*** Supplied data Section Begins ***

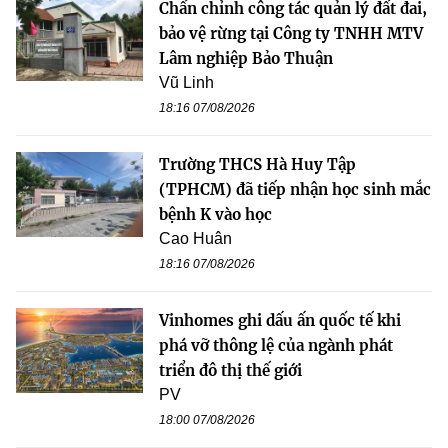
Chấn chỉnh công tác quản lý đất đai,
bảo vệ rừng tại Công ty TNHH MTV
Lâm nghiệp Bảo Thuận
Vũ Linh
18:16 07/08/2026
Trường THCS Hà Huy Tập
(TPHCM) đã tiếp nhận học sinh mắc
bệnh K vào học
Cao Huân
18:16 07/08/2026
Vinhomes ghi dấu ấn quốc tế khi
phá vỡ thông lệ của ngành phát
triển đô thị thế giới
PV
18:00 07/08/2026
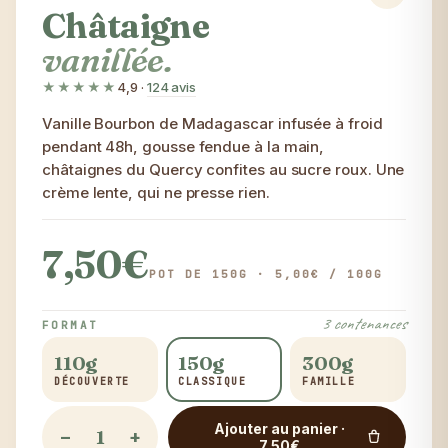
Châtaigne
vanillée.
★★★★★
4,9
·
124 avis
Vanille Bourbon de Madagascar infusée à froid
pendant 48h, gousse fendue à la main,
châtaignes du Quercy confites au sucre roux. Une
crème lente, qui ne presse rien.
7,50€
POT DE 150G · 5,00€ / 100G
3 contenances
FORMAT
110g
150g
300g
DÉCOUVERTE
CLASSIQUE
FAMILLE
Ajouter au panier ·
−
+
7,50€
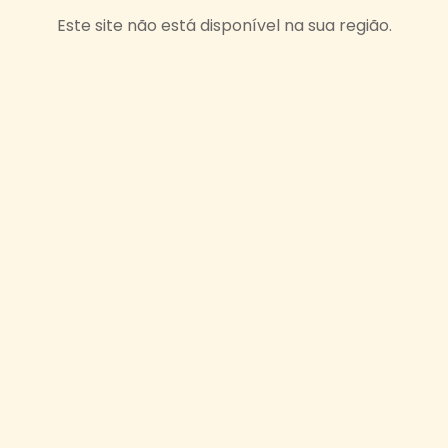
Este site não está disponível na sua região.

*** Supplied data Section Ends ***

Reproduce every record in full. Leave out the images.

Chấn chỉnh công tác quản lý đất đai,
bảo vệ rừng tại Công ty TNHH MTV
Lâm nghiệp Bảo Thuận
Vũ Linh
18:16 07/08/2026
Trường THCS Hà Huy Tập
(TPHCM) đã tiếp nhận học sinh mắc
bệnh K vào học
Cao Huân
18:16 07/08/2026
Vinhomes ghi dấu ấn quốc tế khi
phá vỡ thông lệ của ngành phát
triển đô thị thế giới
PV
18:00 07/08/2026
Châtaigne
vanillée.
★★★★★
4,9
·
124 avis
Vanille Bourbon de Madagascar infusée à froid
pendant 48h, gousse fendue à la main,
châtaignes du Quercy confites au sucre roux. Une
crème lente, qui ne presse rien.
7,50€
POT DE 150G · 5,00€ / 100G
3 contenances
FORMAT
110g
150g
300g
DÉCOUVERTE
CLASSIQUE
FAMILLE
Ajouter au panier ·
−
+
7,50€
Este site não está disponível na sua região.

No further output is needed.